O Instituto Sivis, em nota publicada em junho de 2025, classificou como contrária a padrões internacionais a decisão do STF que alterou a interpretação do artigo 19 do Marco Civil da Internet, responsabilizando plataformas digitais por conteúdos de terceiros sem ordem judicial prévia. A entidade teme efeito inibidor sobre publicações legítimas.
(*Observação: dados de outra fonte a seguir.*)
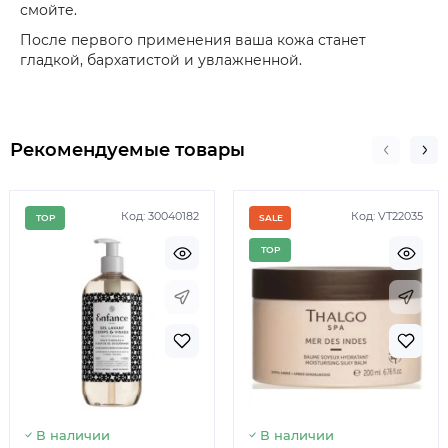
смойте.
После первого применения ваша кожа станет
гладкой, бархатистой и увлажненной.
Рекомендуемые товары
Код: 30040182
Код: VT22035
TOP
SALE
TOP
Немає в наявності
Немає 
В наличии
В наличии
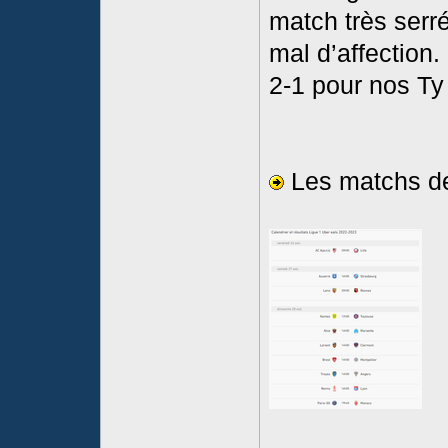
match très serr
mal d’affection.
2-1 pour nos Ty 
Les matchs de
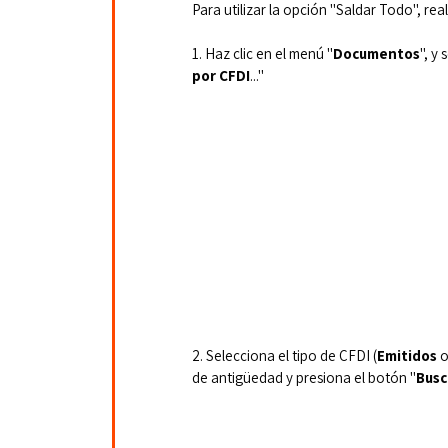
Para utilizar la opción "Saldar Todo", real
1. Haz clic en el menú "
Documentos
", y
por CFDI
..."
2. Selecciona el tipo de CFDI (
Emitidos 
o
de antigüedad y presiona el botón "
Busc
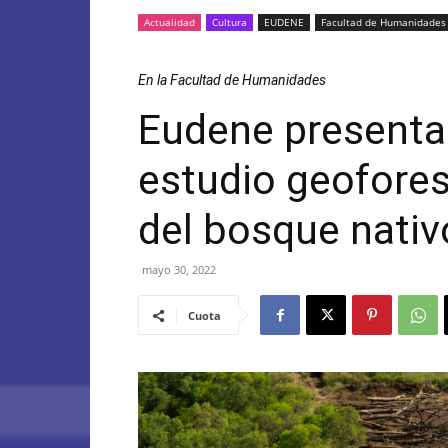
Actualidad
Cultura
EUDENE
Facultad de Humanidades
En la Facultad de Humanidades
Eudene presentar
estudio geofores
del bosque nati
mayo 30, 2022
Cuota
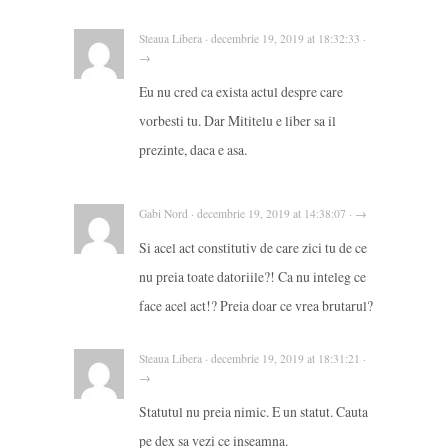
Steaua Libera · decembrie 19, 2019 at 18:32:33 ·
→
Eu nu cred ca exista actul despre care
vorbesti tu. Dar Mititelu e liber sa il
prezinte, daca e asa.
Gabi Nord · decembrie 19, 2019 at 14:38:07 · →
Si acel act constitutiv de care zici tu de ce
nu preia toate datoriile?! Ca nu inteleg ce
face acel act!? Preia doar ce vrea brutarul?
Steaua Libera · decembrie 19, 2019 at 18:31:21 ·
→
Statutul nu preia nimic. E un statut. Cauta
pe dex sa vezi ce inseamna.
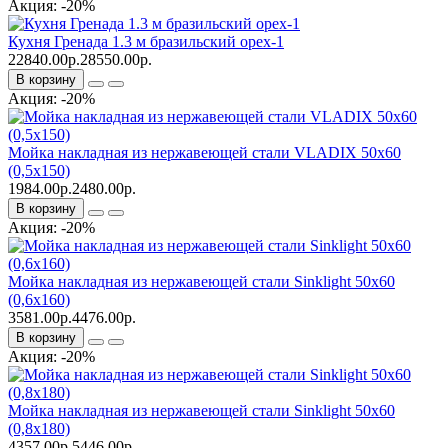
Акция: -20%
Кухня Гренада 1.3 м бразильский орех-1
22840.00р.
28550.00р.
В корзину
Акция: -20%
Мойка накладная из нержавеющей стали VLADIX 50х60
(0,5х150)
1984.00р.
2480.00р.
В корзину
Акция: -20%
Мойка накладная из нержавеющей стали Sinklight 50х60
(0,6х160)
3581.00р.
4476.00р.
В корзину
Акция: -20%
Мойка накладная из нержавеющей стали Sinklight 50х60
(0,8х180)
4357.00р.
5446.00р.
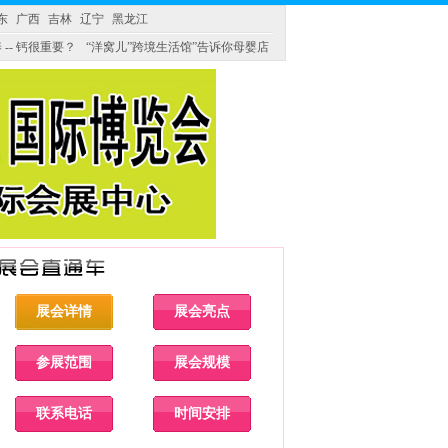
东
广西
吉林
辽宁
黑龙江
 -- 钙很重要？
“洋窝儿”跨境生活馆”告诉你母婴店
展会详情
展会亮点
参展范围
展会规模
联系电话
时间安排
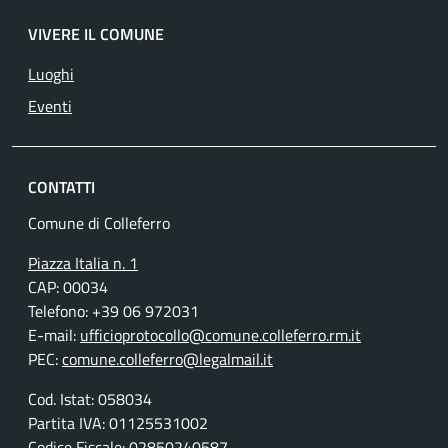
VIVERE IL COMUNE
Luoghi
Eventi
CONTATTI
Comune di Colleferro
Piazza Italia n. 1
CAP: 00034
Telefono: +39 06 972031
E-mail:
ufficioprotocollo@comune.colleferro.rm.it
PEC:
comune.colleferro@legalmail.it
Cod. Istat: 058034
Partita IVA: 01125531002
Codice Fiscale: 02850240587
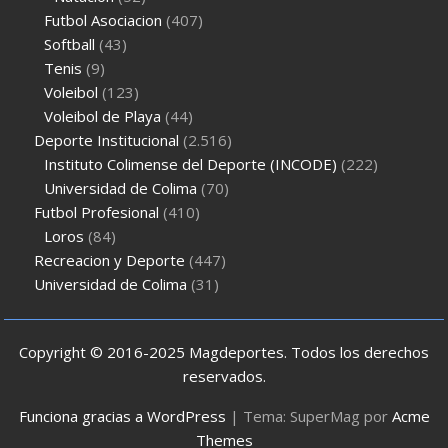
Futbol Asociacion
(407)
Softball
(43)
Tenis
(9)
Voleibol
(123)
Voleibol de Playa
(44)
Deporte Institucional
(2.516)
Instituto Colimense del Deporte (INCODE)
(222)
Universidad de Colima
(70)
Futbol Profesional
(410)
Loros
(84)
Recreacion y Deporte
(447)
Universidad de Colima
(31)
Copyright © 2016-2025 Magdeportes. Todos los derechos
reservados.
Funciona gracias a WordPress
|
Tema: SuperMag por
Acme
Themes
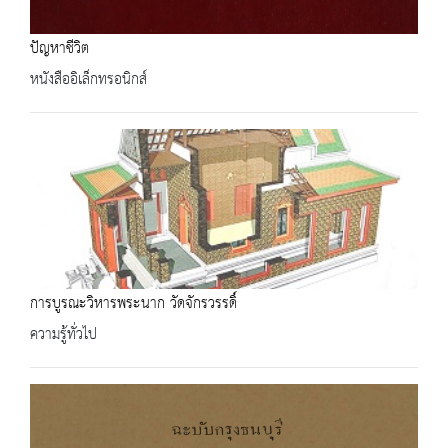
ปัญหาชีวิต
หนังสืออิเล็กทรอนิกส์
การบูรณะวิหารพระนาก วัดจักรวรรดิ์
ความรู้ทั่วไป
Relatório da OEA sobre Lava Jato

Em relatório de 2025, a Organização dos Estados Americanos alertou que a anulação de provas da Odebrecht, determinada pelo ministro Dias Toffoli, e a renegociação de acordos de leniência podem gerar insegurança jurídica e comprometer o combate à corrupção. A Transparência Internacional reforçou a preocupação, afirmando que as decisões podem enterrar evidências relevantes de suborno em vários países.

Ceticismo sobre mudanças internas

Para o constitucionalista Alessandro Chiarottino, é improvável que o STF adote mudanças a partir de pressões externas. Já o comentarista Luiz Augusto Módolo avalia que o descontentamento tende a crescer de forma gradual, embora ainda exista receio de retaliação por parte da Corte.

A Gazeta do Povo informou ter solicitado posicionamento do STF sobre as críticas, mas não recebeu resposta até a publicação desta reportagem.